SUPPLIED INFORMATION —
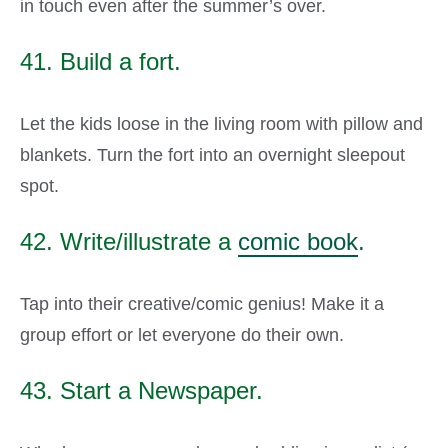
in touch even after the summer’s over.
41. Build a fort.
Let the kids loose in the living room with pillow and
blankets. Turn the fort into an overnight sleepout
spot.
42. Write/illustrate a
comic book
.
Tap into their creative/comic genius! Make it a
group effort or let everyone do their own.
43. Start a Newspaper.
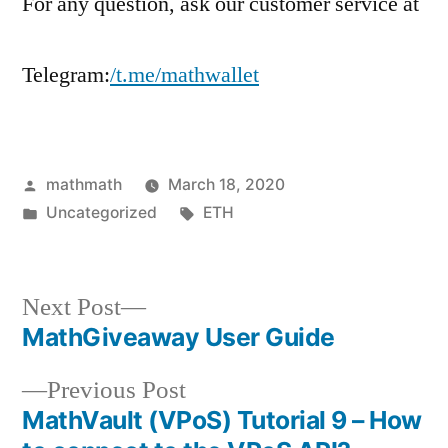
For any question, ask our customer service at
Telegram:
/t.me/mathwallet
Posted
mathmath
March 18, 2020
by
Posted
Tags:
Uncategorized
ETH
in
Next
Next Post
post:
MathGiveaway User Guide
Post
Previous
Previous Post
navigation
post:
MathVault (VPoS) Tutorial 9 – How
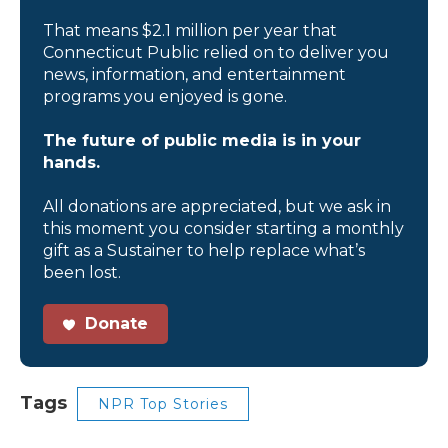
That means $2.1 million per year that
Connecticut Public relied on to deliver you
news, information, and entertainment
programs you enjoyed is gone.
The future of public media is in your
hands.
All donations are appreciated, but we ask in
this moment you consider starting a monthly
gift as a Sustainer to help replace what’s
been lost.
Donate
Tags
NPR Top Stories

WHAT YOU HAVE TO DO — Scan the listing and copy every line where the string "into" shows up.

REPLY TO THE EXERCISE —
blankets. Turn the fort into an overnight sleepout
Tap into their creative/comic genius! Make it a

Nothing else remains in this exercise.